Guess what happened at the end of the relationship? He super dramatically shouted at me “I spent $50,000 on this relationship!!!!!” Which is first of all NOT true at all, we barely did any big trips/events and my stupid ass paid for more than half of those events entirely. The only time he paid for anything was when it benefited him or if he wanted it. For instance events related to football or events where his friends would also be. Other trips that I set up just for us were completely paid for by me.

When my ex told me he “spent $50,000”, he was acting like going out to eat had bankrupted him, and I was to blame. Meanwhile, I didn’t even want to go out to eat, I wanted to save money and eat simple - I was ALWAYS saying “let’s just cook”. And yet when the relationship was over, he blamed everything on me.

By pushing the blame onto me, my ex was controlling the narrative around our relationship. By acting like I was some gold digger who spent his money (my family is wealthier than his so not remotely true), he was able to convince himself that I really was responsible for him being so irresponsible with his money all the time.
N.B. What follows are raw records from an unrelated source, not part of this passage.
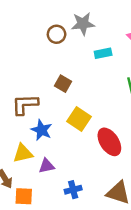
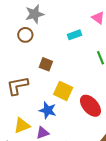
gray star: (83, 24) -> (35, 14), moved
brown circle: (57, 34) -> (25, 35), moved
blue star: (42, 130) -> (48, 110), moved

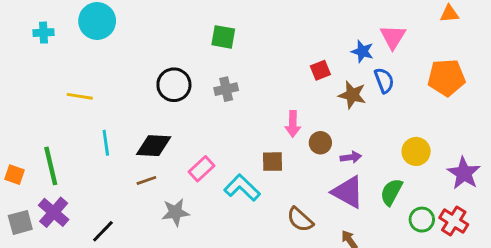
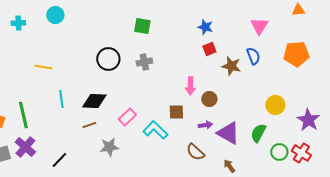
cyan circle: (97, 21) -> (55, 15), size x0.7
blue star: (362, 51) -> (205, 27), moved
purple arrow: (351, 157) -> (205, 125), moved

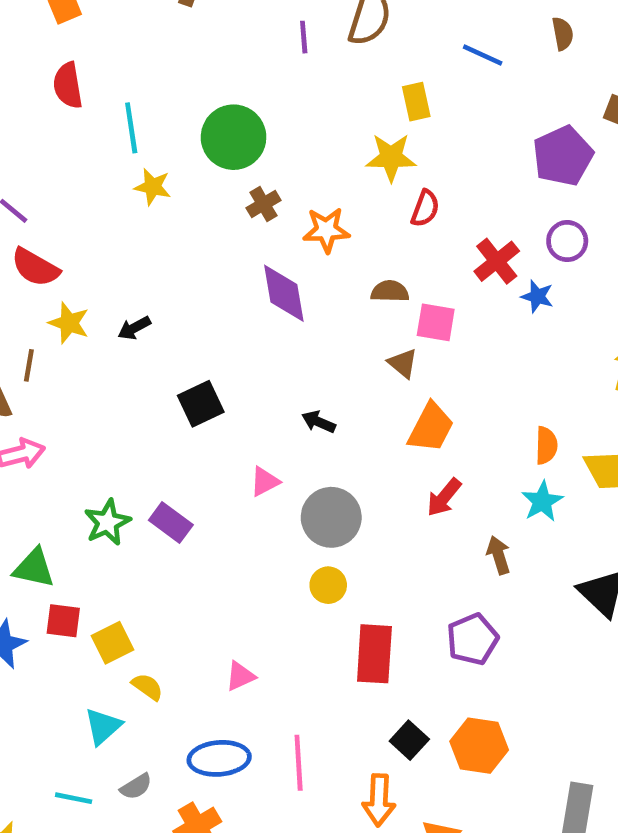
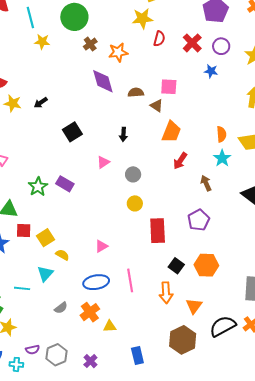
red cross: (497, 261) -> (192, 43), moved
brown semicircle: (390, 291) -> (136, 92), moved
black arrow: (319, 422) -> (123, 134), turned -104
gray circle: (331, 517) -> (133, 174), size x0.6
gray semicircle: (136, 787) -> (61, 308), moved
cyan line: (74, 798) -> (22, 288), moved

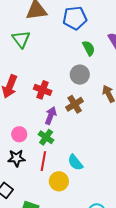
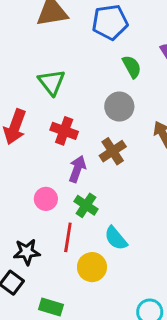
green triangle: (21, 39) -> (52, 82), moved
pink circle: (19, 134) -> (46, 199), moved
green cross: (46, 137) -> (86, 205), moved
black star: (16, 158) -> (27, 252), moved

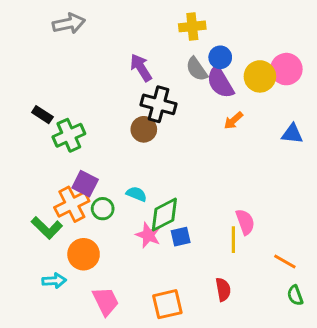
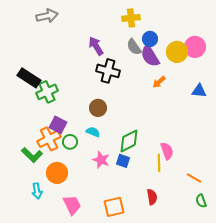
black rectangle: (42, 115) -> (29, 78), size x1.6
brown circle: (144, 129) -> (98, 108), moved
green diamond: (164, 215) -> (129, 141), moved
blue square: (181, 237) -> (123, 161), turned 32
cyan arrow: (54, 281) -> (37, 191), turned 84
From your story, I see your boyfriend trying to control you on a deep level. You have only been dating 7 months. This is no time to combine finances, no matter what age you are. Young, old, it doesn’t matter. Do NOT become financially intimate with him too soon. You should combine finances when you know him extremely well, when you are about to get married, and even then you should ALWAYS have your own source of income that he cannot access.

Money makes people weird. Controlling. Manipulative. Please be careful. 7 months is not that long to know someone and be dating. He could still reveal A LOT about his personality that might shock you. So far, he is already revealing that he views taking you out to eat - though he makes A LOT more than you do - as a burden, which it shouldn’t be. He isn’t supporting your entire life, he is treating you to meals which allow you to spend more time with him doing what HE likes to do… eating restaurant food.

I would say stop going out to eat point blank. Maybe go once a week. If you are already only going out once a week and he is complaining, you should leave him because he is trying to manipulate you.